Anyone who followed the Mad Men series might speculate how they would deal with the Internet; indeed would their world survive?
In his book, The New rules of Marketing & PR, David Meerman Scott says,"Prior to the web organisations had only two significant choices: Buy expensive adverting or get third-party ink from the media."
Aficionados of the Mad Men television series set in the 60s
will have gained some insight into the presumed excesses of the advertising
world portrayed by the fictional character of creative director Donald Draper.

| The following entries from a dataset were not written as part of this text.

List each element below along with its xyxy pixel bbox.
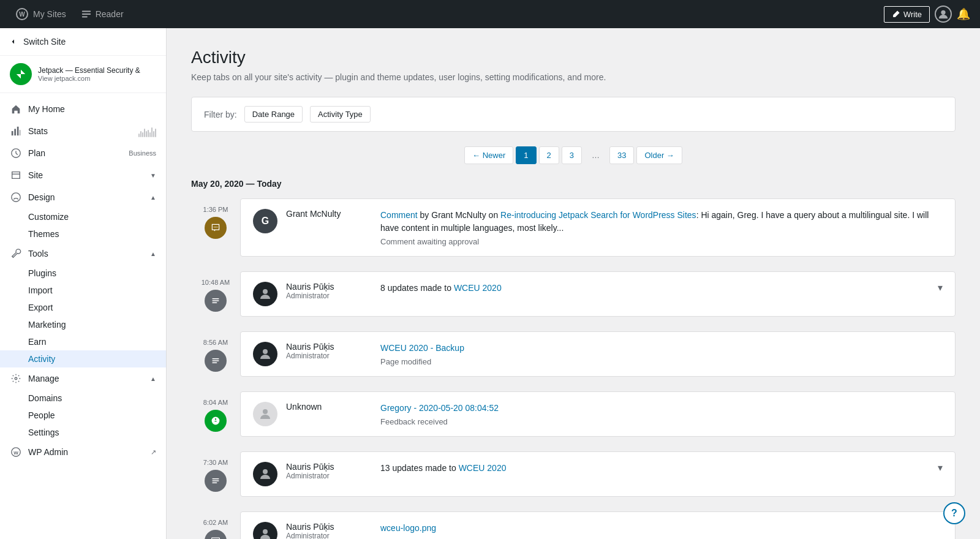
user-avatar[interactable] (935, 6, 952, 23)
sidebar-item-wp-admin[interactable]: W WP Admin ↗ (0, 441, 166, 463)
tools-icon (10, 247, 22, 260)
sidebar-item-site[interactable]: Site ▼ (0, 164, 166, 186)
activity-link-comment[interactable]: Comment (380, 210, 418, 220)
switch-site-button[interactable]: Switch Site (0, 28, 166, 56)
role-4: Administrator (286, 472, 372, 480)
svg-rect-23 (212, 358, 219, 360)
sidebar-item-design[interactable]: Design ▲ (0, 186, 166, 208)
sidebar-item-stats[interactable]: Stats (0, 120, 166, 142)
my-home-label: My Home (28, 104, 156, 114)
activity-list: 1:36 PM G Grant McNulty (191, 198, 956, 539)
svg-point-5 (941, 10, 945, 15)
write-button[interactable]: Write (884, 6, 930, 23)
sidebar-subitem-earn[interactable]: Earn (0, 333, 166, 350)
sidebar-item-plan[interactable]: Plan Business (0, 142, 166, 164)
activity-post-link-2[interactable]: WCEU 2020 - Backup (380, 343, 464, 353)
reader-button[interactable]: Reader (75, 6, 130, 22)
site-brand: Jetpack — Essential Security & View jetp… (0, 56, 166, 93)
activity-time-2: 8:56 AM (203, 339, 228, 346)
expand-button-1[interactable]: ▾ (938, 282, 943, 293)
newer-button[interactable]: ← Newer (464, 146, 513, 164)
activity-meta-0: Comment awaiting approval (380, 237, 943, 246)
activity-icon-2 (205, 350, 227, 372)
filter-by-label: Filter by: (204, 110, 237, 119)
activity-post-link-4[interactable]: WCEU 2020 (459, 463, 507, 473)
activity-row-1: 10:48 AM Nauris Pūķis Administrator (191, 271, 956, 324)
activity-detail-4: 13 updates made to WCEU 2020 (380, 462, 929, 475)
activity-card-1: Nauris Pūķis Administrator 8 updates mad… (240, 271, 956, 317)
sidebar-subitem-export[interactable]: Export (0, 299, 166, 316)
username-3: Unknown (286, 402, 372, 412)
activity-post-link-5[interactable]: wceu-logo.png (380, 523, 436, 533)
sidebar-subitem-customize[interactable]: Customize (0, 208, 166, 225)
svg-rect-3 (81, 13, 90, 15)
sidebar-subitem-people[interactable]: People (0, 407, 166, 424)
reader-label: Reader (96, 9, 124, 19)
expand-button-4[interactable]: ▾ (938, 462, 943, 473)
my-sites-button[interactable]: W My Sites (10, 6, 72, 23)
svg-text:W: W (19, 11, 25, 18)
avatar-grant: G (253, 209, 277, 233)
comment-icon (211, 223, 221, 233)
topbar: W My Sites Reader Write 🔔 (0, 0, 980, 28)
help-button[interactable]: ? (943, 502, 965, 524)
page-33-button[interactable]: 33 (609, 146, 634, 164)
activity-post-link-1[interactable]: WCEU 2020 (454, 283, 502, 293)
activity-post-link-0[interactable]: Re-introducing Jetpack Search for WordPr… (500, 210, 696, 220)
sidebar-item-tools[interactable]: Tools ▲ (0, 243, 166, 265)
sidebar-subitem-plugins[interactable]: Plugins (0, 265, 166, 282)
stats-icon (10, 125, 22, 137)
activity-post-link-3[interactable]: Gregory - 2020-05-20 08:04:52 (380, 403, 499, 413)
role-5: Administrator (286, 532, 372, 539)
svg-rect-4 (81, 17, 87, 18)
activity-text-2: WCEU 2020 - Backup (380, 342, 943, 355)
svg-rect-20 (212, 300, 219, 301)
older-button[interactable]: Older → (636, 146, 682, 164)
activity-card-3: Unknown Gregory - 2020-05-20 08:04:52 Fe… (240, 391, 956, 437)
sidebar: Switch Site Jetpack — Essential Security… (0, 28, 167, 539)
page-2-button[interactable]: 2 (539, 146, 559, 164)
sidebar-subitem-activity[interactable]: Activity (0, 350, 166, 368)
external-link-icon: ↗ (151, 448, 156, 456)
user-info-2: Nauris Pūķis Administrator (286, 342, 372, 360)
site-url: View jetpack.com (38, 75, 156, 82)
nauris-avatar-icon-4 (258, 467, 273, 481)
activity-type-filter[interactable]: Activity Type (310, 106, 371, 123)
sidebar-item-my-home[interactable]: My Home (0, 98, 166, 120)
activity-detail-2: WCEU 2020 - Backup Page modified (380, 342, 943, 366)
sidebar-subitem-themes[interactable]: Themes (0, 225, 166, 243)
sidebar-subitem-marketing[interactable]: Marketing (0, 316, 166, 333)
manage-chevron-icon: ▲ (150, 375, 156, 382)
sidebar-item-manage[interactable]: Manage ▲ (0, 368, 166, 390)
brand-text: Jetpack — Essential Security & View jetp… (38, 66, 156, 82)
activity-time-1: 10:48 AM (202, 279, 230, 286)
design-label: Design (28, 192, 144, 202)
stats-label: Stats (28, 126, 132, 136)
site-name: Jetpack — Essential Security & (38, 66, 156, 75)
page-3-button[interactable]: 3 (562, 146, 582, 164)
timeline-icon-wrap-2 (205, 350, 227, 372)
design-chevron-icon: ▲ (150, 194, 156, 201)
avatar-nauris-2 (253, 342, 277, 366)
sidebar-subitem-domains[interactable]: Domains (0, 390, 166, 407)
update-icon (211, 296, 221, 306)
page-1-button[interactable]: 1 (516, 146, 536, 164)
svg-rect-25 (212, 362, 217, 363)
date-range-filter[interactable]: Date Range (244, 106, 303, 123)
unknown-avatar-icon (258, 407, 273, 421)
username-5: Nauris Pūķis (286, 522, 372, 532)
svg-point-34 (263, 529, 268, 534)
back-arrow-icon (10, 37, 18, 46)
svg-point-12 (12, 193, 20, 202)
activity-detail-1: 8 updates made to WCEU 2020 (380, 282, 929, 295)
date-section-header: May 20, 2020 — Today (191, 179, 956, 189)
timeline-col-5: 6:02 AM (191, 511, 240, 539)
timeline-col-3: 8:04 AM (191, 391, 240, 432)
username-4: Nauris Pūķis (286, 462, 372, 472)
notifications-bell[interactable]: 🔔 (957, 7, 970, 21)
sidebar-subitem-settings[interactable]: Settings (0, 424, 166, 441)
svg-rect-30 (212, 482, 217, 483)
activity-time-4: 7:30 AM (203, 459, 228, 466)
pagination: ← Newer 1 2 3 … 33 Older → (191, 146, 956, 164)
sidebar-subitem-import[interactable]: Import (0, 282, 166, 299)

A world inhabited by snappily suited ad men with a prodigious appetite for the
consumption of alcohol, smoking and the pursuit of attractive women. Set in a
fictional advertising agency on New York’s Madison Avenue - home to the
advertising industry - the name ‘Madison Avenue’ was used as shorthand for the
industry itself. Hence the play on words for the series title. The only
evidence of work appeared to be scribbling doodles on restaurant napkins or
lying on a couch in their extravagantly appointed offices ostensibly thinking
up creative ideas and occasionally attending client meetings to ‘sell’ a concept. The
expensive offices and lavish lifestyle called for clients with big budgets to
bank roll advertising land.
Of course the Internet allows anyone to publish almost anything, but just as a digital camera doesn't make everyone a professional photographer, neither do suites of software tools make everyone a creative genius. As Don Draper said in one episode,"They can't do what we do and they hate us for it."